Asian Splendour. Company Art in the Rijksmuseum
Author: Jan van Campen and Ebeltje Hartkamp-Jonxis. Full colour, 96 pages, paperback
Soon after the VOC, the Dutch East India Company, was founded in 1602 it set up trading posts throughout Asia. The VOC shipped huge quantities of spices, tea, porcelain and cotton to the Netherlands. The employees of the VOC often brought expensive products made by Asian craftsmen to trade privately. These costly oriental objects were so greatly admired that people came to Holland from all over Europe to acquire them. Asian art was a source of inspiration for European craftsmen and it had an important influence on the way they viewed the world. Nevertheless they soon felt the need to change the appearance of these products to suit their own tastes and so an exciting fusion of cultures developed. The Rijksmuseum has a magnificent collection of valuable private commissions.

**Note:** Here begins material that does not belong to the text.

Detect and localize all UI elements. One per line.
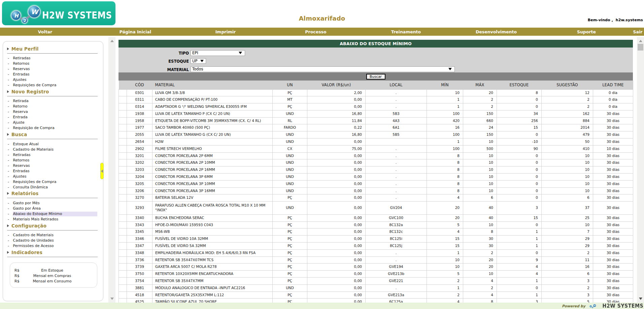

You will find the finest of them in this book. The authors discuss the trade of the Dutch East India Company and focus on Ceylon, India, China, Japan and the Dutch East Indies, each the source of different treasures: cotton, lacquer, silk, porcelain, furniture, jewellery and much more. In a separate chapter living in Batavia (present day Jakarta) is portrayed, showing how all these objects of art were once used in everyday life.